I did, however, get back to reading short fiction, which felt good.
Here’s what I liked in November.
November, 2024
Babb, Kent, “Football Bonded Them. Its Violence Tore Them Apart.” The Year’s Best Sports Writing 2024, edited by Jane McManus, Triumph Books, 2024. This essay starts in 2022, when a group of former college roommates met in a bar and one of them asked a fateful question: If you had known then what you know now about football, would you play?
They had gone through the trauma of loss together, because they lost a friend to traumatic brain injury. Some of them refuse to believe that the game caused the injuries. Others know it did. And the problems inherent in the game drove a wedge between them.
I find this sort of thing fascinating because I find sport fascinating. Unlike almost everything else in life, you hit your peak when you’re in your 20s, not when you gain age and so-called wisdom. At the point when you understand things, your ability to function physically drops off. I can’t imagine living with that, and yet people do. In fact, I do, because Dean was a professional athlete. So I watch him struggle with being less effective and just as competitive. This essay is on that point…with the added terror of CTE. Read this one. It’ll make you think.

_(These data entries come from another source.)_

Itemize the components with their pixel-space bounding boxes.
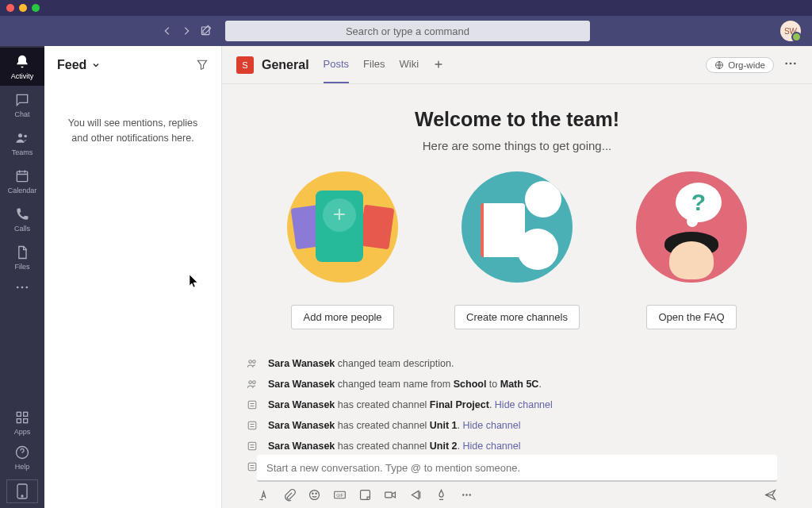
app-header: Search or type a command SW	[0, 16, 812, 46]
sticker-icon[interactable]	[358, 488, 372, 502]
compose-input[interactable]: Start a new conversation. Type @ to ment…	[257, 455, 777, 482]
svg-rect-23	[248, 421, 256, 429]
create-channels-illustration	[462, 171, 573, 283]
calendar-icon	[14, 168, 30, 184]
compose-button[interactable]	[200, 24, 213, 39]
welcome-subtitle: Here are some things to get going...	[246, 139, 788, 152]
hide-channel-link[interactable]: Hide channel	[463, 441, 521, 452]
scope-pill[interactable]: Org-wide	[706, 57, 774, 73]
log-row: Sara Wanasek changed team name from Scho…	[246, 374, 788, 394]
rail-files[interactable]: Files	[0, 238, 44, 276]
svg-point-6	[26, 287, 29, 289]
chat-icon	[14, 92, 30, 108]
rail-help[interactable]: Help	[0, 440, 44, 475]
gif-icon[interactable]: GIF	[333, 488, 347, 502]
hide-channel-link[interactable]: Hide channel	[463, 420, 521, 431]
compose-placeholder: Start a new conversation. Type @ to ment…	[266, 462, 520, 474]
welcome-block: Welcome to the team! Here are some thing…	[246, 108, 788, 329]
add-people-button[interactable]: Add more people	[291, 305, 393, 329]
svg-point-28	[316, 493, 316, 494]
nav-buttons	[162, 25, 192, 37]
tab-add[interactable]	[433, 46, 444, 83]
globe-icon	[714, 60, 724, 70]
device-icon	[17, 483, 28, 499]
phone-icon	[14, 206, 30, 222]
chevron-down-icon	[91, 60, 101, 70]
tab-files[interactable]: Files	[363, 46, 385, 83]
rail-device[interactable]	[6, 479, 38, 503]
svg-point-15	[785, 63, 787, 65]
channel-overflow[interactable]	[783, 56, 798, 73]
emoji-icon[interactable]	[308, 488, 321, 502]
svg-rect-32	[385, 492, 393, 498]
svg-point-27	[312, 493, 313, 494]
svg-rect-10	[24, 418, 28, 422]
rail-apps[interactable]: Apps	[0, 405, 44, 440]
feed-panel: Feed You will see mentions, replies and …	[44, 46, 222, 508]
svg-rect-12	[17, 484, 27, 498]
svg-point-16	[790, 63, 792, 65]
log-row: Sara Wanasek changed team description.	[246, 353, 788, 374]
help-icon	[14, 444, 30, 460]
back-icon[interactable]	[162, 25, 173, 37]
search-input[interactable]: Search or type a command	[225, 21, 590, 41]
praise-icon[interactable]	[435, 488, 448, 502]
welcome-title: Welcome to the team!	[246, 108, 788, 131]
svg-rect-3	[17, 171, 27, 182]
filter-button[interactable]	[196, 58, 209, 73]
svg-rect-24	[248, 442, 256, 450]
minimize-window-icon[interactable]	[19, 4, 27, 12]
compose-more-icon[interactable]	[460, 488, 473, 502]
hide-channel-link[interactable]: Hide channel	[495, 399, 553, 410]
stream-icon[interactable]	[409, 488, 423, 502]
feed-empty-state: You will see mentions, replies and other…	[44, 84, 221, 178]
svg-rect-8	[24, 412, 28, 416]
rail-calendar[interactable]: Calendar	[0, 162, 44, 200]
close-window-icon[interactable]	[6, 4, 14, 12]
tab-posts[interactable]: Posts	[324, 46, 350, 83]
attach-icon[interactable]	[282, 488, 296, 502]
channel-tabs: Posts Files Wiki	[324, 46, 445, 83]
apps-icon	[14, 410, 30, 425]
team-tile[interactable]: S	[236, 56, 254, 74]
files-icon	[14, 244, 30, 260]
svg-point-5	[21, 287, 24, 289]
more-icon	[14, 279, 30, 295]
profile-avatar[interactable]: SW	[780, 21, 801, 41]
channel-name: General	[262, 58, 309, 72]
rail-calls[interactable]: Calls	[0, 200, 44, 238]
more-icon	[783, 56, 798, 71]
rail-more[interactable]	[14, 279, 30, 298]
svg-point-2	[24, 134, 27, 137]
svg-point-26	[310, 491, 320, 500]
create-channels-button[interactable]: Create more channels	[454, 305, 580, 329]
meet-icon[interactable]	[384, 488, 397, 502]
svg-rect-31	[361, 491, 370, 500]
log-row: Sara Wanasek has created channel Unit 2.…	[246, 436, 788, 456]
open-faq-button[interactable]: Open the FAQ	[646, 305, 736, 329]
svg-point-20	[249, 381, 252, 384]
log-row: Sara Wanasek has created channel Final P…	[246, 394, 788, 415]
bell-icon	[14, 54, 30, 70]
tab-wiki[interactable]: Wiki	[400, 46, 419, 83]
svg-point-35	[469, 494, 471, 495]
svg-point-1	[18, 133, 22, 137]
svg-rect-22	[248, 401, 256, 409]
forward-icon[interactable]	[181, 25, 192, 37]
format-icon[interactable]	[257, 488, 270, 502]
titlebar	[0, 0, 812, 16]
channel-main: S General Posts Files Wiki Org-wide	[222, 46, 812, 508]
feed-dropdown[interactable]: Feed	[57, 58, 101, 72]
svg-point-34	[465, 494, 467, 495]
composer: Start a new conversation. Type @ to ment…	[222, 455, 812, 508]
maximize-window-icon[interactable]	[32, 4, 40, 12]
search-placeholder: Search or type a command	[346, 25, 469, 37]
rail-activity[interactable]: Activity	[0, 48, 44, 86]
svg-point-17	[794, 63, 796, 65]
funnel-icon	[196, 58, 209, 71]
rail-chat[interactable]: Chat	[0, 86, 44, 124]
rail-teams[interactable]: Teams	[0, 124, 44, 162]
plus-icon	[433, 59, 444, 70]
svg-point-19	[253, 360, 256, 364]
send-icon[interactable]	[764, 488, 777, 502]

Bain, Katie, “Since She First Left Home,” Billboard, October 5, 2024. This profile was fascinating for a variety of reasons. First, it’s interesting to read how a woman created her own producing career. But also, for me, it was fascinating to read about someone who lived in the same town as I did when I did, only she was a lot younger. LP Giobbi’s parents were Deadheads who lived in Eugene, Oregon and went to the County Fair all the time. I went once. It was not my scene, man. But Giobbi grew up there, and the fair is home turf for her. Being raised among people who loved the Grateful Dead—and remembering when Jerry Garcia died (which was devastating for so many in Eugene)—gave me a whole new perspective on something I lived through, making this one of the more interesting profiles I’d read in quite some time.
Bowen, Sarina, “Blonde Date,” Extra Credit: Three Ivy Years Novellas, Tuxburry Publishing, 2022. Finally, Sarina Bowen’s covers are appropriate for her books. I have an older copy. This novella dates from 2014, when it was a standalone, but I got the Extra Credit book in paper—apparently before 2022. I plucked it off my shelf during a difficult month, and read all three novellas. I love “Blonde Date.” It focuses on a young woman who had a horrendous dating experience, and for a reason I won’t tell you, has to see the guy who treated her badly. (All of this before Brett Kavanaugh’s hearings.) She ends up going with a guy who is appalled by what he sees. And the story progresses from there. Told with great sensitivity and a lot of heart. By the way, apparently, the only way to get an ebook is via Amazon Kindle. (Mistake, imho.) I linked to the paper on B&N.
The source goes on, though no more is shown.